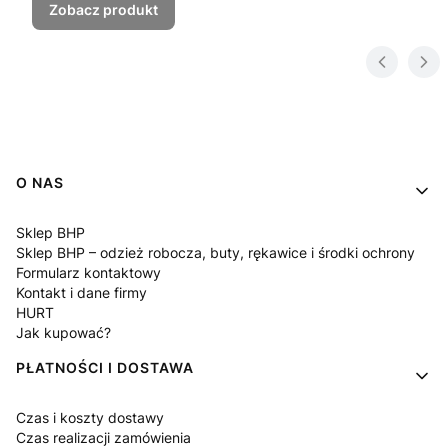
Zobacz produkt
Linki w stopce
O NAS
Sklep BHP
Sklep BHP – odzież robocza, buty, rękawice i środki ochrony
Formularz kontaktowy
Kontakt i dane firmy
HURT
Jak kupować?
PŁATNOŚCI I DOSTAWA
Czas i koszty dostawy
Czas realizacji zamówienia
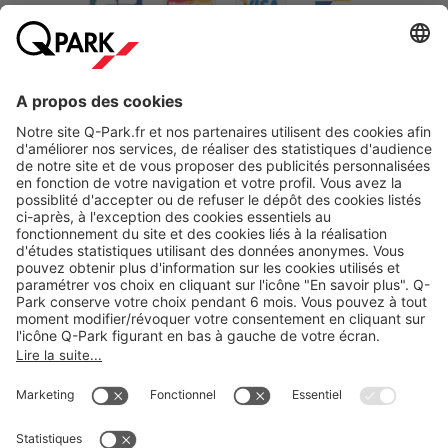
A propos
Nos produits
Nos services
Cookies
Copyright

+++

- _INSTRUCTIONS TO FOLLOW_
Among the lines of the preceding listing, count those that contain the string "Sklep"; state the count and nothing further.

- _ANSWER BOX_
2